Secretary of State Mike Pompeo announced the creation of a new human rights commission during a press conference on Monday.
The Commission on Unalienable Rights will consist of "human rights experts, philosophers, and activists, Republicans, Democrats, and independents of varied backgrounds and beliefs," Pompeo said. Members of the commission will advise him on "human rights grounded in our nation's Founding principles and the principles of the 1948 Universal Declaration of Human Rights."
"It's a sad commentary on our times that more than 70 years after the Universal Declaration of Human Rights, gross violations continue throughout the world, sometimes even in the name of human rights. International institutions designed and built to protect human rights have drifted from their original mission," Pompeo added.
The commission will address fundamental questions about the nature of human rights and how human rights should inform American foreign policy.
"I hope that the commission will revisit the most basic of questions: What does it mean to claim or say that something is in fact a human right? How do we know or how do we determine whether that claim that this or that is a human right, is it true, and therefore ought it to be honored? How can there be human rights, rights we possess not as privileges we are granted or even earn, but simply by virtue of our humanity belong to us?
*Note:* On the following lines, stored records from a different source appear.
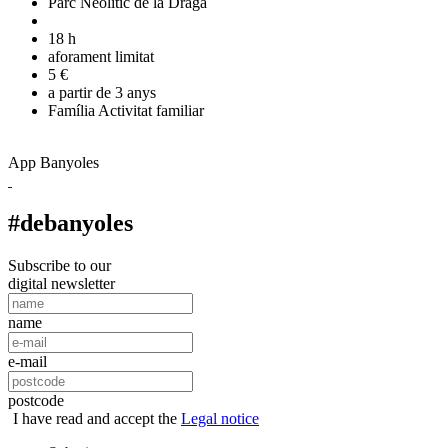
Parc Neolític de la Draga
18 h
aforament limitat
5 €
a partir de 3 anys
Família
Activitat familiar
App Banyoles
#debanyoles
Subscribe to our
digital newsletter
name
e-mail
postcode
I have read and accept the
Legal notice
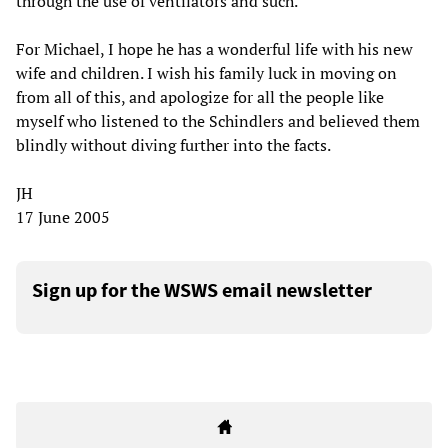
through the use of ventilators and such.
For Michael, I hope he has a wonderful life with his new
wife and children. I wish his family luck in moving on
from all of this, and apologize for all the people like
myself who listened to the Schindlers and believed them
blindly without diving further into the facts.
JH
17 June 2005
Sign up for the WSWS email newsletter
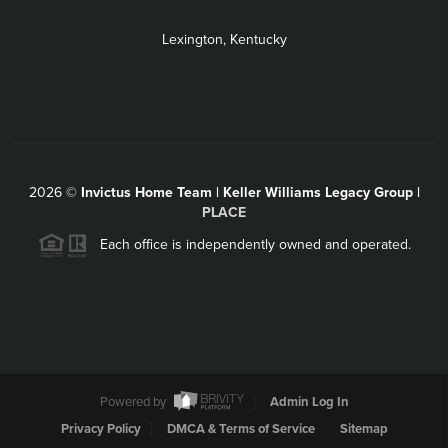
Lexington, Kentucky
2026
©
Invictus Home Team | Keller Williams Legacy Group |
PLACE
Each office is independently owned and operated.
Powered by
Admin Log In
Privacy Policy
DMCA & Terms of Service
Sitemap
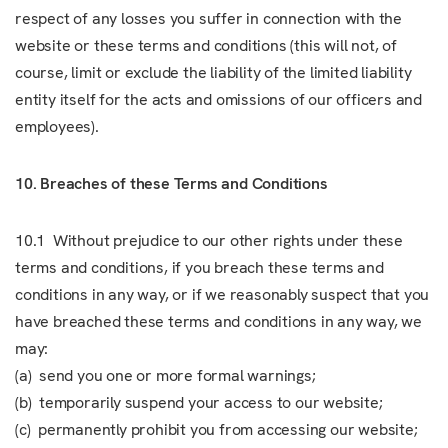
respect of any losses you suffer in connection with the
website or these terms and conditions (this will not, of
course, limit or exclude the liability of the limited liability
entity itself for the acts and omissions of our officers and
employees).
10. Breaches of these Terms and Conditions
10.1 Without prejudice to our other rights under these
terms and conditions, if you breach these terms and
conditions in any way, or if we reasonably suspect that you
have breached these terms and conditions in any way, we
may:
(a) send you one or more formal warnings;
(b) temporarily suspend your access to our website;
(c) permanently prohibit you from accessing our website;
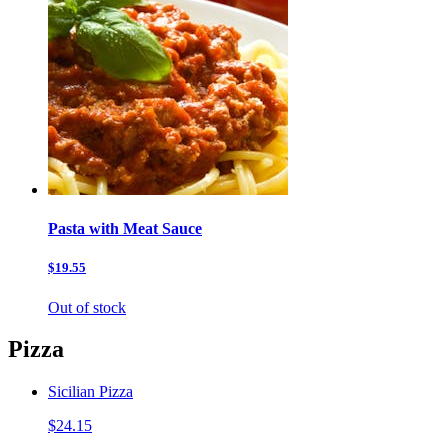
Pasta with Meat Sauce
$19.55
Out of stock
Pizza
Sicilian Pizza
$24.15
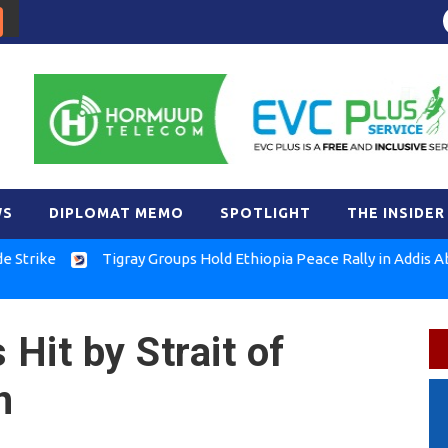
WS
DIPLOMAT MEMO
SPOTLIGHT
THE INSIDER
e
Tigray Groups Hold Ethiopia Peace Rally in Addis Ababa
 Hit by Strait of
n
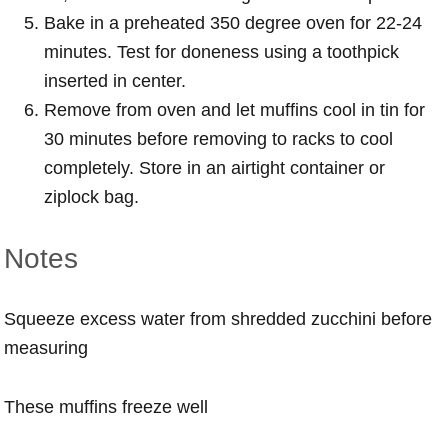
Bake in a preheated 350 degree oven for 22-24
minutes. Test for doneness using a toothpick
inserted in center.
Remove from oven and let muffins cool in tin for
30 minutes before removing to racks to cool
completely. Store in an airtight container or
ziplock bag.
Notes
Squeeze excess water from shredded zucchini before
measuring
These muffins freeze well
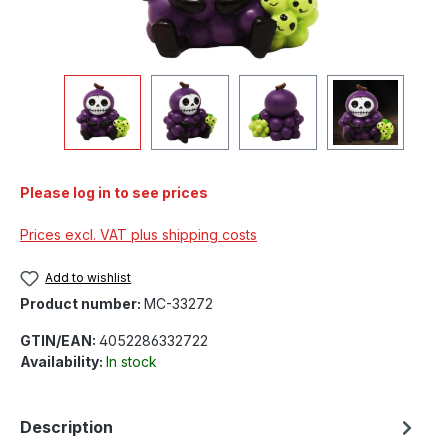
Please log in to see prices
Prices excl. VAT plus shipping costs
Add to wishlist
Product number:
MC-33272
GTIN/EAN:
4052286332722
Availability:
In stock
Description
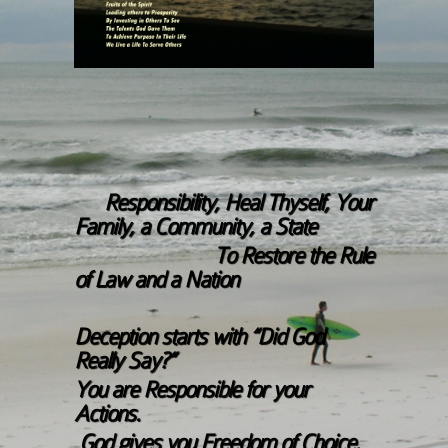
Responsibility, Heal Thyself, Your
Family, a Community, a State
To Restore the Rule
of Law and a Nation
Deception starts with “Did God
Really Say?”
You are Responsible for your
Actions.
God gives you Freedom of Choice.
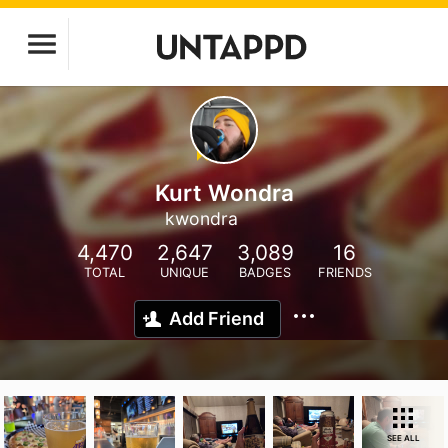
Kurt Wondra
kwondra
4,470
2,647
3,089
16
TOTAL
UNIQUE
BADGES
FRIENDS
Add Friend
SEE ALL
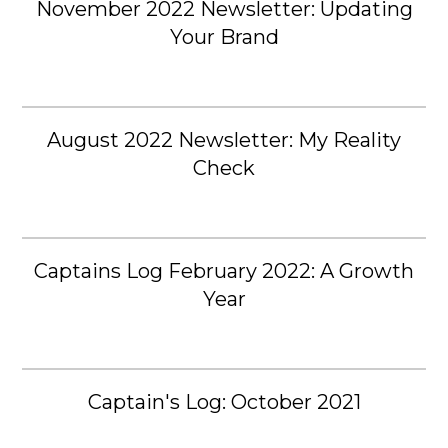
November 2022 Newsletter: Updating
Your Brand
August 2022 Newsletter: My Reality
Check
Captains Log February 2022: A Growth
Year
Captain's Log: October 2021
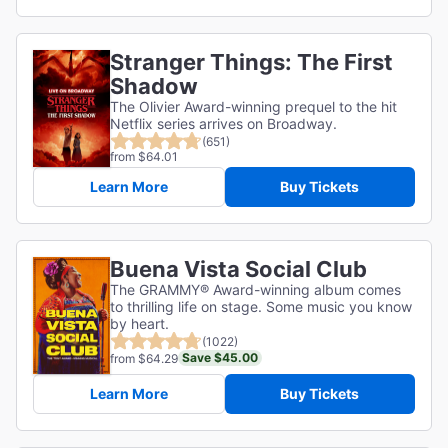
Stranger Things: The First
Shadow
The Olivier Award-winning prequel to the hit
Netflix series arrives on Broadway.
(651)
from $64.01
Learn More
Buy Tickets
Buena Vista Social Club
The GRAMMY® Award-winning album comes
to thrilling life on stage. Some music you know
by heart.
(1022)
Save $45.00
from $64.29
Learn More
Buy Tickets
Is it in fact true as our Declaration of Independence asserts that as human beings we, all of us, every member of our human family are endowed by our creator with certain unalienable rights?" Pompeo said.
"Each of these is an important question, and the mission of the commission is to provide advice on them and others not as purely abstract academic matters, but in a manner deeply informed by the timeless truths embedded in the American founding with a view to guiding our nation's foreign policy," he continued.
The announcement of the new human rights commission comes one year after the Pompeo-led State Department hosted the first-ever Ministerial to Advance Religious Freedom, a summit which included delegates from about 80 countries and representatives from civic organizations around the world dedicated to advancing religious freedom.